Just then Gemmie came back, a big warm coat over her arm, richly furred on collar and sleeves.

“It’s getting late, Mrs. McArthur!” she suggested officially, and presented Arla’s chic little hat and doeskin gloves with a look of approbation toward them. Gemmie had decided that the substitute bride must be a lady. At least she knew how to buy the right clothes.

Arla paused at the door as Gemmie stepped off down the hall to direct the man who had come to take the suitcase, and whispered to Sherrill: “I’ll never forget what you’ve done for me!
Never!”
she said huskily.

“That’s all right,” said Sherrill almost tenderly as she looked at the pretty shrinking girl before her. “I’m just sorry you couldn’t have had a regular wedding instead of one all messed up with other things like this.”

“Oh, but I never could have afforded a wedding like this!” sighed Arla wistfully.

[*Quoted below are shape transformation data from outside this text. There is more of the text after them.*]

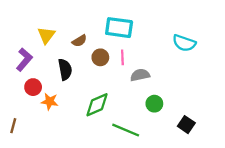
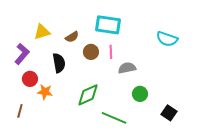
yellow triangle: (46, 35) -> (42, 32), turned 36
brown line: (13, 126) -> (20, 111), moved

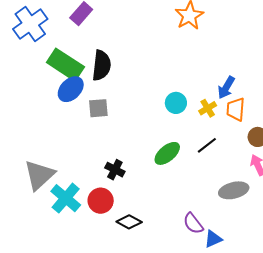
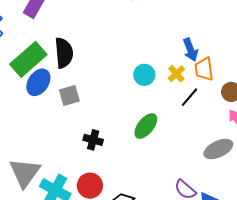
green rectangle: (65, 65) -> (28, 59), turned -63
blue arrow: (226, 88) -> (190, 50), turned -40
black line: (207, 145) -> (190, 97), moved
black cross: (115, 170) -> (93, 140), moved

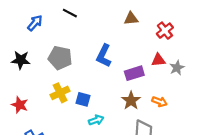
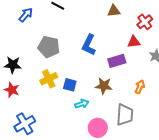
black star: (21, 60) -> (13, 65), moved
red triangle: (158, 60) -> (134, 42), moved
brown star: (131, 100) -> (104, 86), moved, turned -30
orange arrow: (159, 102) -> (140, 87), turned -88

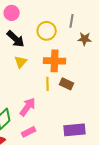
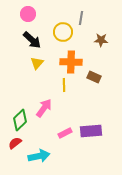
gray line: (72, 21) -> (81, 18), moved
brown rectangle: (67, 84) -> (94, 77), moved
pink rectangle: (29, 132) -> (65, 133), moved

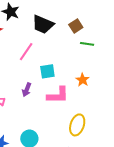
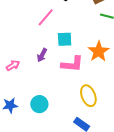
orange star: (83, 80) -> (99, 51), size x1.5
yellow ellipse: (77, 125) -> (88, 96), turned -45

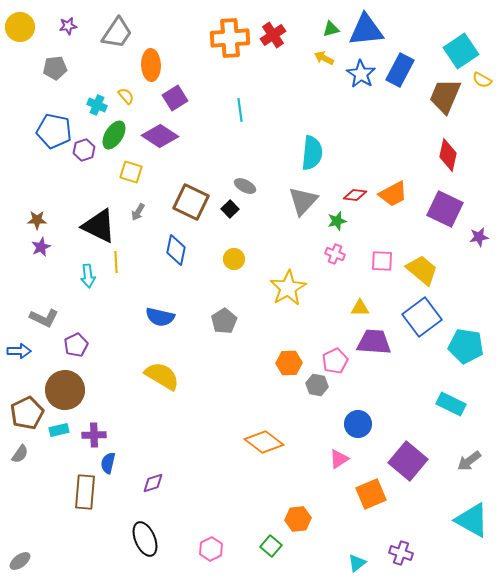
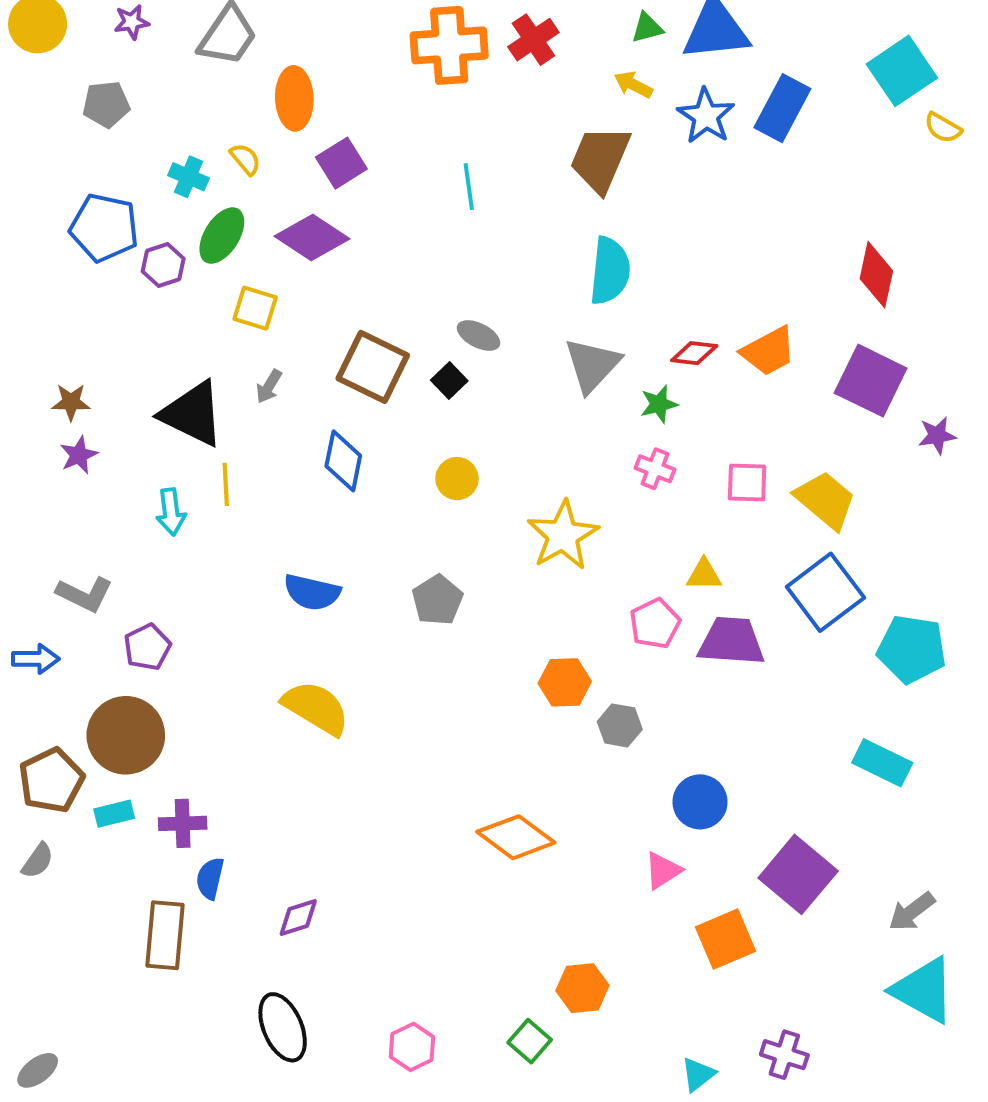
brown trapezoid: (445, 96) -> (600, 159), moved
pink pentagon: (335, 361) -> (655, 624), moved
gray arrow: (469, 461) -> (912, 912), moved

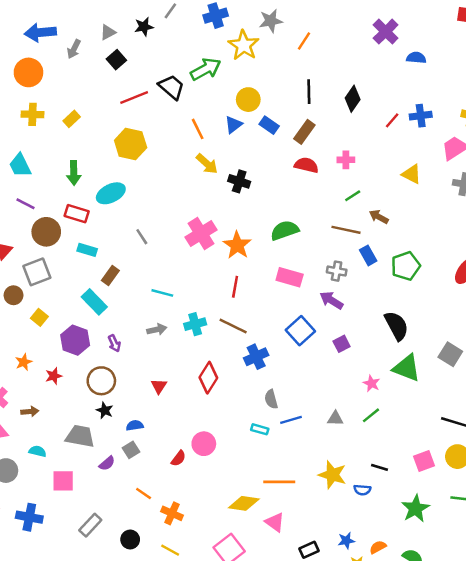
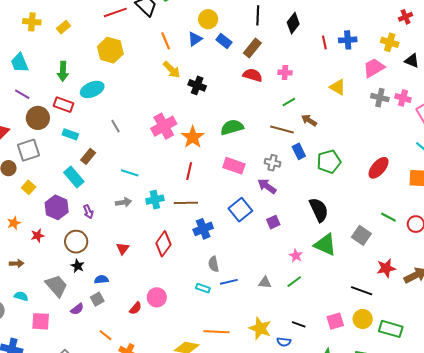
red line: (392, 120) -> (324, 42), turned -56
brown line: (233, 326) -> (186, 203), turned -30
gray trapezoid: (80, 436) -> (56, 286), turned 35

“Well, it might at least have been peaceful,” said Sherrill with a tinge of bitterness in her voice. “But never mind. It’s over now, and I hope a good happy life for you has begun. Try not to think much about the past. Try to make yours a happy marriage if it can be done.”

They passed on together down the hall to the head of the stairs where Carter McArthur and his best man stood waiting, and as she saw her bridegroom standing there so handsome and smiling and altogether just what a happy bridegroom ought to look like, there came to Arla new strength. She lost her sorrowful humility and became the radiant bride again. That was her
husband
standing there waiting for her!
Her
husband, not another girl’s! Only a short walk down the stairs now, a dash to the car, and she would be out and free from all this awfulness, and into a new life. She might be going into hell, but she was going with him, and it was what she had chosen.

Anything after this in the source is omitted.